Human resources

Traditional methods of inspiring community involvement collapse in the face of tight schedules and reluctance to participate in enforced social activity. That’s why we need to look to organisations to build social capital, claims Mario Luis Small.

Anyone seeking guidance on how to build social capital need look no further than their nearest search engine. The idea of countering what Robert Putnam described in Bowling Alone as the weakening of community connections over the past 40 years has inspired hundreds of thousands of how-to guides. You can find everything from official papers by Harvard academics to how-to lists by obscure bloggers. There are guides for the hopeful, the angry, the lonely, the greedy and even the unemployed. The suggestions cover every realm of human activity, including the bland ("attend home parties when invited"), the labour-intensive ("organise a sports league"), the bewildering ("answer surveys when asked") and the easier-said-than-done ("innovate early and often"). For anyone concerned with building the social engagement needed for effective democracies, the internet is awash with solutions.

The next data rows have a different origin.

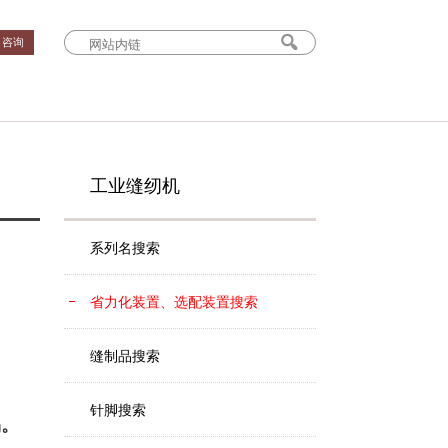
› 咨询
工业缝纫机
系列名搜索
省力化装置、选配装置搜索
缝制品搜索
针脚搜索
易。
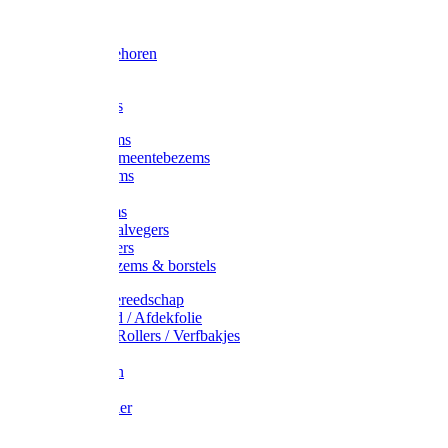
Voorhamer
Hamers
Slede toebehoren
Sledes
Composters
Straatbezems
Stads- / Gemeentebezems
Terrasbezems
Stalbezems
Gootbezems
Kamer-/Zaalvegers
Vloertrekkers
Onkruidbezems & borstels
Schildersgereedschap
Afplakband / Afdekfolie
Kwasten / Rollers / Verfbakjes
Mixers
Afdekfoliën
Messen
Schuurpapier
Luiwagens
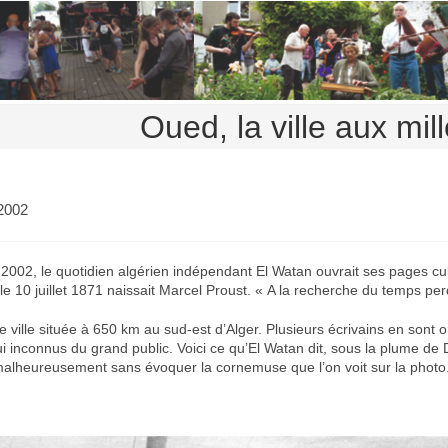
Oued, la ville aux mil
 2002
t 2002, le quotidien algérien indépendant El Watan ouvrait ses pages cu
le 10 juillet 1871 naissait Marcel Proust. « A la recherche du temps pe
 ville située à 650 km au sud-est d’Alger. Plusieurs écrivains en sont o
ui inconnus du grand public. Voici ce qu’El Watan dit, sous la plume de
lheureusement sans évoquer la cornemuse que l’on voit sur la photo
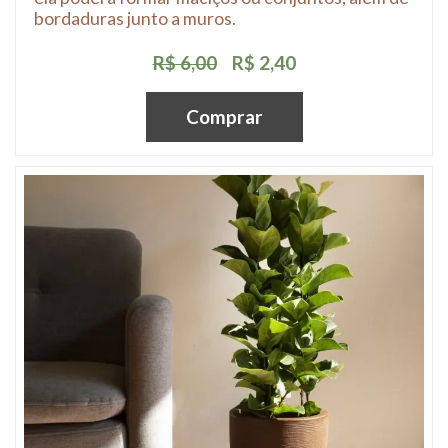
bordaduras junto a muros.
R$ 6,00
R$ 2,40
Comprar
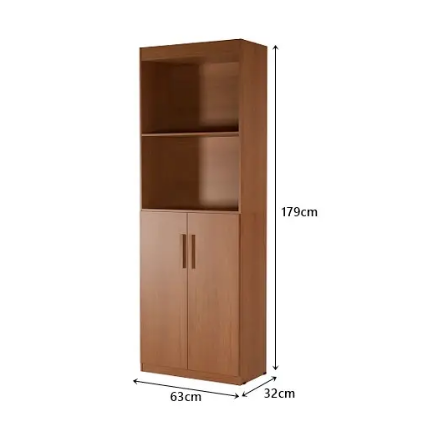
Fruteira
Fogões ⬇
Fogareiro
Banheiro ⬇
Armário de Banheiro
Espelheira
Cadeiras ⬇
Cadeiras
Gamer
Retrô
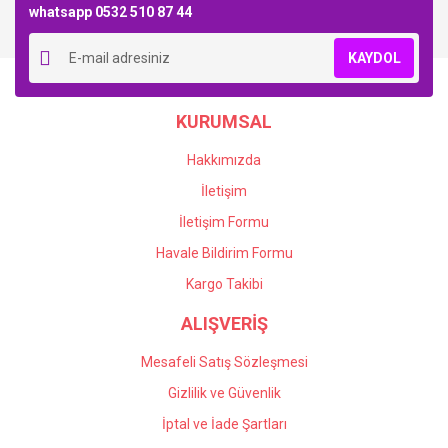
whatsapp 0532 510 87 44
KAYDOL
KURUMSAL
Hakkımızda
İletişim
İletişim Formu
Havale Bildirim Formu
Kargo Takibi
ALIŞVERİŞ
Mesafeli Satış Sözleşmesi
Gizlilik ve Güvenlik
İptal ve İade Şartları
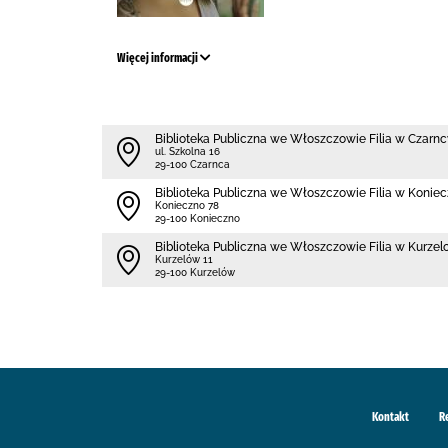
Więcej informacji
Biblioteka Publiczna we Włoszczowie Filia w Czarn
ul. Szkolna 16
29-100 Czarnca
Biblioteka Publiczna we Włoszczowie Filia w Koniec
Konieczno 78
29-100 Konieczno
Biblioteka Publiczna we Włoszczowie Filia w Kurzel
Kurzelów 11
29-100 Kurzelów
Kontakt
R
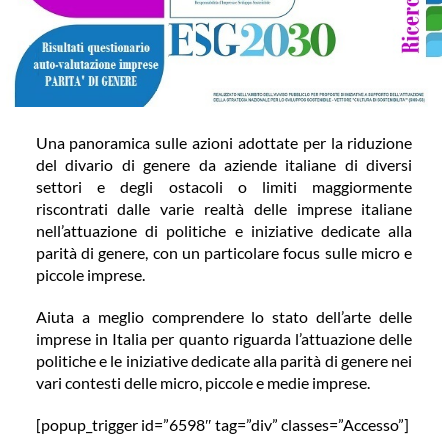
COMMUNITY
LOGIN
Una panoramica sulle azioni adottate per la riduzione
del divario di genere da aziende italiane di diversi
settori e degli ostacoli o limiti maggiormente
riscontrati dalle varie realtà delle imprese italiane
nell’attuazione di politiche e iniziative dedicate alla
parità di genere, con un particolare focus sulle micro e
piccole imprese.
Aiuta a meglio comprendere lo stato dell’arte delle
imprese in Italia per quanto riguarda l’attuazione delle
politiche e le iniziative dedicate alla parità di genere nei
vari contesti delle micro, piccole e medie imprese.
[popup_trigger id=”6598″ tag=”div” classes=”Accesso”]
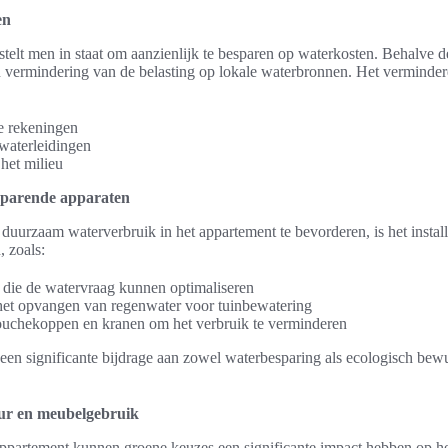
en
stelt men in staat om aanzienlijk te besparen op waterkosten. Behalve d
n vermindering van de belasting op lokale waterbronnen. Het verminde
e rekeningen
 waterleidingen
het milieu
esparende apparaten
duurzaam waterverbruik in het appartement te bevorderen, is het insta
, zoals:
n, die de watervraag kunnen optimaliseren
et opvangen van regenwater voor tuinbewatering
uchekoppen en kranen om het verbruik te verminderen
 een significante bijdrage aan zowel waterbesparing als ecologisch bewu
eur en meubelgebruik
 appartement kunnen groene keuzes een significante impact hebben op he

The problem, however, lies in the solutions. To be sure, they are not lacking in imagination, good intentions or variety. Nor do they rely on shoddy research. While critics have pointed out that new forms of community have emerged, particularly through online friendship sites, many conventional ways of socialising have almost certainly declined. As social capital scholars have argued, these are probably worth saving, since many forms of trust, friendship and community depend on interacting face to face. The existing solutions, if implemented, would go a long way towards achieving that goal, reducing some forms of isolation, reviving some types of group association and probably increasing voter participation.

HumanThe trouble is that few of the solutions stand much chance of being implemented. To see one reason why, set aside the fact that many people simply do not care and that even well-meaning people can sometimes dislike group sports, or volunteering, or crowds of any kind, or being forced to make conversation. Forget the fact that many would prefer to curl up with a book than participate in group activities for the sake of the common good. Assume instead that we seek to move solely those people who are receptive to the idea of building social capital.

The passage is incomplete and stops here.